- [Task]
Search the entries for the word "About" and copy each line that has it.

(Records from a data source)
________________________________________

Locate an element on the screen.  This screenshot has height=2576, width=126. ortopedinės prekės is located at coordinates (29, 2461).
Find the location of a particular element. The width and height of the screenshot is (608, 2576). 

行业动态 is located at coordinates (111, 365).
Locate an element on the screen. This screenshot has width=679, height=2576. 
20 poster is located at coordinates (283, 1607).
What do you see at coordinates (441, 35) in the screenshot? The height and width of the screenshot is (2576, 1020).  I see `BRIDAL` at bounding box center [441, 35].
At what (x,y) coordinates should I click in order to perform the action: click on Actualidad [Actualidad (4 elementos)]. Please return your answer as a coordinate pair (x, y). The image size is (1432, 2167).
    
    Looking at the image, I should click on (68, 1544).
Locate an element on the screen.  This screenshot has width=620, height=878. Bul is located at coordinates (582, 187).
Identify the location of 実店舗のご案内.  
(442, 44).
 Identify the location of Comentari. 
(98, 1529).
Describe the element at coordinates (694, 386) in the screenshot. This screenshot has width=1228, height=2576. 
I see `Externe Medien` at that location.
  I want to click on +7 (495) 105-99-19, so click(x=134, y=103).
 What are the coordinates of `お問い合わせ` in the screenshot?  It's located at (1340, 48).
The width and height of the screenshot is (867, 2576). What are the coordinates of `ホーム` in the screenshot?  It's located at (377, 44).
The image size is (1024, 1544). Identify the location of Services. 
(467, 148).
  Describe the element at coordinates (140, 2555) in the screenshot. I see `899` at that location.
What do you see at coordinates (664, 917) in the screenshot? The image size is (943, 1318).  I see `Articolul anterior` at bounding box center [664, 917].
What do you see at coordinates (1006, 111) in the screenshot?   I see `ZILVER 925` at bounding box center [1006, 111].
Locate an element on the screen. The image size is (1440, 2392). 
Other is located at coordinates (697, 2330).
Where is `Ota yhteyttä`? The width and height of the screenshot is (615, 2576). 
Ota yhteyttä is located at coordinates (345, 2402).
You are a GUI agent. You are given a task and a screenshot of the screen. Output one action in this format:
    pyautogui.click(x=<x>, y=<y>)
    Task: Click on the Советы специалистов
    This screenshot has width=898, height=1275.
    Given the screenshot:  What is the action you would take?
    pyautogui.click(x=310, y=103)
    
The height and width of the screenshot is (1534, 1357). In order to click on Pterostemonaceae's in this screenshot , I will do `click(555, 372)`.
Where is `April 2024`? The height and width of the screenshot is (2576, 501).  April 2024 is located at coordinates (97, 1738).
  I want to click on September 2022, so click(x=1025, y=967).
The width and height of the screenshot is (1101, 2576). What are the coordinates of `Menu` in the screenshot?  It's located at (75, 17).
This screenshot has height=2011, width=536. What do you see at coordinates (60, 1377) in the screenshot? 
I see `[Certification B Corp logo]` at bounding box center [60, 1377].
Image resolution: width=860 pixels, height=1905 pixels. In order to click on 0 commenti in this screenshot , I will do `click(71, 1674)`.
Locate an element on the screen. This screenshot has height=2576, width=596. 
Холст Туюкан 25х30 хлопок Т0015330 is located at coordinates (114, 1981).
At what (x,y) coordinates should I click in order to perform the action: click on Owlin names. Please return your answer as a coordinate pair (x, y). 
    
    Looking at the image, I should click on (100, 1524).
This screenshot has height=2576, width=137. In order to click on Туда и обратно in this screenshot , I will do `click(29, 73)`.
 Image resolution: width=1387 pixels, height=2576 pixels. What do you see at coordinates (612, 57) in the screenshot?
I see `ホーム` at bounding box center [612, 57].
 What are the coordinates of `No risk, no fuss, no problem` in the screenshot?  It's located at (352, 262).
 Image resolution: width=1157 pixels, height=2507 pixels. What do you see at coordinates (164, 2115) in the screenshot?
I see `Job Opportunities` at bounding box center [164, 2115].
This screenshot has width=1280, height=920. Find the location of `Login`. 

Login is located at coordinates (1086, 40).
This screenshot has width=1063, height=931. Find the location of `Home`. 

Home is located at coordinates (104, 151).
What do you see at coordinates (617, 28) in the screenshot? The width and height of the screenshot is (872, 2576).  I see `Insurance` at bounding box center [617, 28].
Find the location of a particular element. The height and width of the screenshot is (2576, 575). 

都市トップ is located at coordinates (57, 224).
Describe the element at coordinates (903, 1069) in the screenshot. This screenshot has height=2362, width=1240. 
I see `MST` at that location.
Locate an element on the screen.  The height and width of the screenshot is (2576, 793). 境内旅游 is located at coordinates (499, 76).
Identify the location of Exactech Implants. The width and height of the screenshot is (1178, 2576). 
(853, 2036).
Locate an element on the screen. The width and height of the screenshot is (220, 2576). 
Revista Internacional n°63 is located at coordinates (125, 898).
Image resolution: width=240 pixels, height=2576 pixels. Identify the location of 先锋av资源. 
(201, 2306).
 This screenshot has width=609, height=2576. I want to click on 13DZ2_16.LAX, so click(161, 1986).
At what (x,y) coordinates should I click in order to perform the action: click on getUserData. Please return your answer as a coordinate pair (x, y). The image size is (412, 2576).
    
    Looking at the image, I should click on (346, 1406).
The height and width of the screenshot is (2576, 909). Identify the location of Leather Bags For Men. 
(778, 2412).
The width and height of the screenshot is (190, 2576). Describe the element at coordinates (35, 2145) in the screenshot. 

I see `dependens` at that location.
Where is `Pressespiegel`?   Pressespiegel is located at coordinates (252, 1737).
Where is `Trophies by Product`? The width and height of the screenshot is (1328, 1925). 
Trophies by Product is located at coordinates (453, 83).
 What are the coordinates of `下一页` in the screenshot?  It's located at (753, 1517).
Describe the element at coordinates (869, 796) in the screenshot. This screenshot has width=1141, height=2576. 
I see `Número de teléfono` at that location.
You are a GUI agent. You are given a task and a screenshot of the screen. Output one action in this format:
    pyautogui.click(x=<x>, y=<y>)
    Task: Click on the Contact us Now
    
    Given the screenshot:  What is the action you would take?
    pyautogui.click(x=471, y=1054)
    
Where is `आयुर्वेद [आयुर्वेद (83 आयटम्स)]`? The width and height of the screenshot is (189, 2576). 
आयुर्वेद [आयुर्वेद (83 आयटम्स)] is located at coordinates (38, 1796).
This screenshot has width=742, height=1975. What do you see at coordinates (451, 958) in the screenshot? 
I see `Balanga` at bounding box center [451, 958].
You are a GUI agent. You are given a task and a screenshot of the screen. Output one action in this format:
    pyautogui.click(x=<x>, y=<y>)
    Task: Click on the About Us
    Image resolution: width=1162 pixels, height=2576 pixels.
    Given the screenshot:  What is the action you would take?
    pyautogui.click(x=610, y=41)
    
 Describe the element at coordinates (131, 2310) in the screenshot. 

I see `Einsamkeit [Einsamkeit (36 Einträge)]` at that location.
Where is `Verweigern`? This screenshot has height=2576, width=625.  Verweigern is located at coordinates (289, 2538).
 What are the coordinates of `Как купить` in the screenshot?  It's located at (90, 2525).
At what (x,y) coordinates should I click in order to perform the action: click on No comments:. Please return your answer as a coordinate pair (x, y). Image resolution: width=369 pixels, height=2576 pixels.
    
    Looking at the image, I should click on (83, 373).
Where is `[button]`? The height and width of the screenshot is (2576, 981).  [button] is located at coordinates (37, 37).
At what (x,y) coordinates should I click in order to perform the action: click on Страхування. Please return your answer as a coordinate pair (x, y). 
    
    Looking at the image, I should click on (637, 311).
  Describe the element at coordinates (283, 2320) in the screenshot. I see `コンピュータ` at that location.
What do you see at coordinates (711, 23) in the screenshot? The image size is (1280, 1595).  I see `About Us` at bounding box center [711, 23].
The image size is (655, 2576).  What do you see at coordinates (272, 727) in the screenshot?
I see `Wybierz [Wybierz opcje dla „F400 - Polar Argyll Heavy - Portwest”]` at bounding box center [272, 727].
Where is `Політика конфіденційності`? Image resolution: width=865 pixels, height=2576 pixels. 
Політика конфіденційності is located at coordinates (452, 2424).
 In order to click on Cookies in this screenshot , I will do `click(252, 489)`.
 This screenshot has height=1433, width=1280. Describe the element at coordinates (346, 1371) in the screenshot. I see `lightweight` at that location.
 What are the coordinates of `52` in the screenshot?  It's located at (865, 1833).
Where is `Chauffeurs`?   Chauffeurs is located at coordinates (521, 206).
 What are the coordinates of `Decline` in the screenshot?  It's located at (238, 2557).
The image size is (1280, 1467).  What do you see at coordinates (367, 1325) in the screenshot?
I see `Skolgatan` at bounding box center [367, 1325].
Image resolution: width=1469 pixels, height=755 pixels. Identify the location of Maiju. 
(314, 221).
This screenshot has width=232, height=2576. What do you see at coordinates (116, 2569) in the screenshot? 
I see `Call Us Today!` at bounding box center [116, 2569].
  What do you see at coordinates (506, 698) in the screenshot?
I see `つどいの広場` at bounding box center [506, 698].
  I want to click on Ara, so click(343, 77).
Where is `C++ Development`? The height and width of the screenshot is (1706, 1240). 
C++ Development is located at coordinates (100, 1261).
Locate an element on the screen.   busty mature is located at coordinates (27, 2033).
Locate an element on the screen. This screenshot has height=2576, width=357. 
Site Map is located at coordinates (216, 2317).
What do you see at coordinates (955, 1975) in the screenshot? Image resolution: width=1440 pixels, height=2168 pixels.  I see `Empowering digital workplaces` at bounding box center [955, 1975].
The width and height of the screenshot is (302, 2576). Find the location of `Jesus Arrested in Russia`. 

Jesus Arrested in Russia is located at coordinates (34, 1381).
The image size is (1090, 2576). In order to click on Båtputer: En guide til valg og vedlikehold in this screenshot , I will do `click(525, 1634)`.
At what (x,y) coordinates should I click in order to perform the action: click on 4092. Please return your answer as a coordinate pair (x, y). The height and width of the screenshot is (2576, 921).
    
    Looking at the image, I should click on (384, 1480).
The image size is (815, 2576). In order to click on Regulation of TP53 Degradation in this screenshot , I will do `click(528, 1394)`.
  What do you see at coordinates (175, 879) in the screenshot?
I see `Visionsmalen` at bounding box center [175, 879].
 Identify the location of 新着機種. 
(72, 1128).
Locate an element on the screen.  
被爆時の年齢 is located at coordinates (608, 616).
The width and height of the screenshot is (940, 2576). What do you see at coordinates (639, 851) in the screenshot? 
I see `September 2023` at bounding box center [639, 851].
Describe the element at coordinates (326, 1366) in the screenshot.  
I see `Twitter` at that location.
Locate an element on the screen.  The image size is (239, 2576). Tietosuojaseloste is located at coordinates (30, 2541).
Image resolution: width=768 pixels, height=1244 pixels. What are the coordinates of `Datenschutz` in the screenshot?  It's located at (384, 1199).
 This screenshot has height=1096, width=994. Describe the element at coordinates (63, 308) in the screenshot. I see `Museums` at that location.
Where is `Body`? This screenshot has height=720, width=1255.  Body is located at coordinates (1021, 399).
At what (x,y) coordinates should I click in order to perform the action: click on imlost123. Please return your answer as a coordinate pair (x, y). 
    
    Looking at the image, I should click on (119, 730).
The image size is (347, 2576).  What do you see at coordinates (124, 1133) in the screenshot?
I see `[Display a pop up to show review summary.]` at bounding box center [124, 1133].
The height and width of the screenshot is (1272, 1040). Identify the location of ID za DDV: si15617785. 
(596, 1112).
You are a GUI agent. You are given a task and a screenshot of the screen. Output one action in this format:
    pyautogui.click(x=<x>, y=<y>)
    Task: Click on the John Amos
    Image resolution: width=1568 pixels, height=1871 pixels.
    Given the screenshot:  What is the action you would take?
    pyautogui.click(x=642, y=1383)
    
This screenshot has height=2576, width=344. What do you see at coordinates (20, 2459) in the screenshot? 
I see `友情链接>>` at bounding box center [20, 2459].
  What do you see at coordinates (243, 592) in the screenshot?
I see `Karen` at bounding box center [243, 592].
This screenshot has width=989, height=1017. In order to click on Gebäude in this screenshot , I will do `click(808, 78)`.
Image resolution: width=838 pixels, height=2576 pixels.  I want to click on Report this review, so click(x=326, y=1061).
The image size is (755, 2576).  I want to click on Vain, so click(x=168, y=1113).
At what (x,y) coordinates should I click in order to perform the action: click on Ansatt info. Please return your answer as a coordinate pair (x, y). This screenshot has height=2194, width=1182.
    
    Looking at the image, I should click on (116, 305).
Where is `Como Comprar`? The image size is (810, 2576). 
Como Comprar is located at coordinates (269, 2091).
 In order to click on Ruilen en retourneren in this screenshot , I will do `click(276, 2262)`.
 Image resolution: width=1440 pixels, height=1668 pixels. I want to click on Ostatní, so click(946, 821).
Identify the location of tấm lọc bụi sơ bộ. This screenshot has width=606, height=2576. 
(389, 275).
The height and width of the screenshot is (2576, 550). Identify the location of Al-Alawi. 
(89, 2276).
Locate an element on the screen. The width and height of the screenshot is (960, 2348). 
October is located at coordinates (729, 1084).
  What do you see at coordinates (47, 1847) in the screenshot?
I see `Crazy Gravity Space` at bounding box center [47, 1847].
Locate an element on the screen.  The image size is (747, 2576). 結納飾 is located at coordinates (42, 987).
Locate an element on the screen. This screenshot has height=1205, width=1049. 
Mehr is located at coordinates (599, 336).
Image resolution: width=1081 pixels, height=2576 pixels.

________________________________________

- [Exercise solution]
    Task: Click on the About Us
What do you see at coordinates (711, 23) in the screenshot? The image size is (1280, 1595).  I see `About Us` at bounding box center [711, 23].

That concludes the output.